Call it the Roaring '20s before the Depression of the next cattle cycle if you want to. But the past 12 months, even with the debacle over bovine spongiform encephalopathy (BSE), have been what most in the cattle business wish they always could be — profitable.
Pick a segment and it has had ample opportunity during the last year to make significant profits. That doesn't mean everyone did. Nor does it suggest that even those who raked in some large dollars were able to recoup the equity that had bled for too many months before things turned.
But, historically high cattle prices — five-weight calves were trading for as much as $127/cwt. the first part of May, and fed cattle fetching $90/cwt. — were nearly back to the levels they were before the world closed its doors to U.S. beef exports in late December.
You know the reasons. Cattle supplies are dwindling and lingering drought continues to stall industry-wide herd expansion. Mostly, though, even in light of having to sell more beef here at home than intended, increasing domestic demand for beef (growing since 1999), even as prices continue to increase, has put an exclamation mark behind one of the most remarkable turnarounds imaginable.
What's more, the near and longer term prognosis could make the most flint-hearted skeptic downright giddy.
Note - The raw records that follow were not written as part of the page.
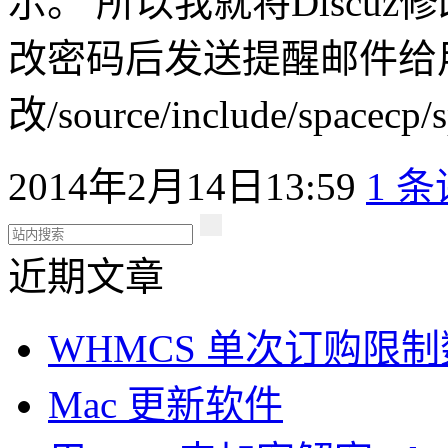
示。 所以我就将Discu
改密码后发送提醒邮件给
改/source/include/spacecp/
2014年2月14日13:59
1 
近期文章
WHMCS 单次订购限
Mac 更新软件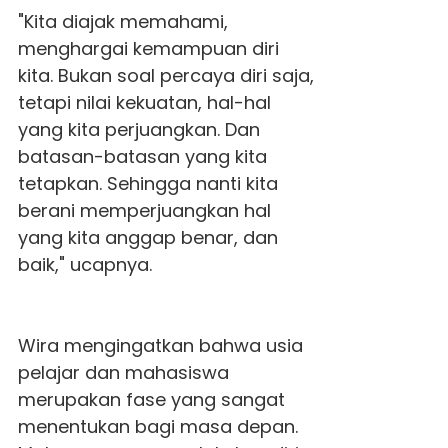
"Kita diajak memahami,
menghargai kemampuan diri
kita. Bukan soal percaya diri saja,
tetapi nilai kekuatan, hal-hal
yang kita perjuangkan. Dan
batasan-batasan yang kita
tetapkan. Sehingga nanti kita
berani memperjuangkan hal
yang kita anggap benar, dan
baik," ucapnya.
Wira mengingatkan bahwa usia
pelajar dan mahasiswa
merupakan fase yang sangat
menentukan bagi masa depan.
For one thing, so far, the market is higher and got there quicker post-BSE than many economists predicted early on. Longer term, the Food and Agricultural Policy Research Institute (FAPRI) is projecting — all else remaining equal in terms of government policy and whatnot — that the cow-calf segment will be profitable at least through 2009.
We May Be The Enemy
Certainly, there are plenty of challenges. There's also little reason to expect that the economic ebb and flow between good times and bleak will be much different down the road than it has been since the modern beef industry took root.
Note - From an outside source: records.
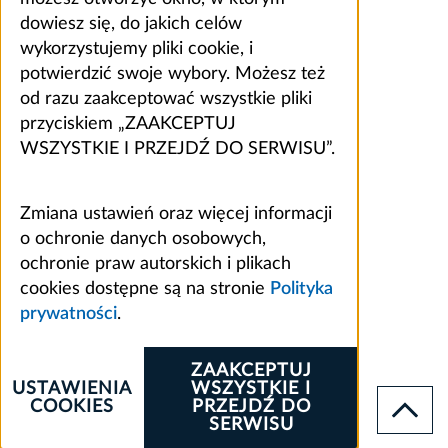
dowiesz się, do jakich celów
wykorzystujemy pliki cookie, i
potwierdzić swoje wybory. Możesz też
od razu zaakceptować wszystkie pliki
przyciskiem „ZAAKCEPTUJ
WSZYSTKIE I PRZEJDŹ DO SERWISU”.
Zmiana ustawień oraz więcej informacji
o ochronie danych osobowych,
ochronie praw autorskich i plikach
cookies dostępne są na stronie
Polityka
prywatności
.
ZAAKCEPTUJ
USTAWIENIA
WSZYSTKIE I
COOKIES
PRZEJDŹ DO
SERWISU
Ironically, the stiffest challenges today are arguably those being manifested from within the industry itself.
As an example, let's go by the headlines or by the last coffee shop chat where folks are always eager to agree when they're told what they want to hear. It would be logical to assume from these sources that some of the philosophical issues currently dividing the industry have been cleaved so deeply and inexorably that it will never recover.
Fact is, the future looks a whole lot like the past. Today, the clash is over things like country-of-origin labeling, packer concentration and imports from Canada. Some 20 years ago, the lines were being drawn upon alliances and direct trade vs. the auction markets, how to improve demand and packer concentration.
History says 40 years ago, battle cries were shouted across such issues as how to deal with consumer demands (not demand), exports and packer impact on prices. Every decade of the cattle business has seen some decent to downright good times, some broke times, and disagreement all the time. In every decade, the notion of protectionism in one form or another has been bandied about.
The point is that it is human nature to think yesterday was better, friendlier or gentler somehow. The reality is, however, that today is no worse than yesterday and, in fact, it's usually better.
For instance, no one had to worry about BSE years ago. But then again, no one today is trying to figure their way out of a screwworm epidemic like they did in the 1950s. Globalization today continues to bring new and unknown risks, but no one since the Depression and Dust Bowl era of the '30s has had to seriously consider shooting cattle that were starving because there was no feed and no buyer, period.
So, even with the current challenges, and notwithstanding some cataclysmic event no one can rationally predict, the state of the industry today has to be considered finer than frog's hair. As such, it's one of those rare times when there is the opportunity to run on offense, rather than dig in and defend.
A comment made by Dolph Briscoe, comes to mind. He's a former governor of Texas, a lifelong cattle producer from Uvalde and one of the largest landowners in the state. I had the good fortune to visit with him a couple of years back. As he reflected on what he'd seen and done in close to 80 years, he recollected how there was more opportunity today than he'd ever seen in his lifetime.
As for advice, he suggested, “Take care of business and look ahead. At the same time, don't be afraid to bet on the future of this great country of ours. As you look back, the future of this country has always been greater than its past and, in my opinion, it will continue to be so.”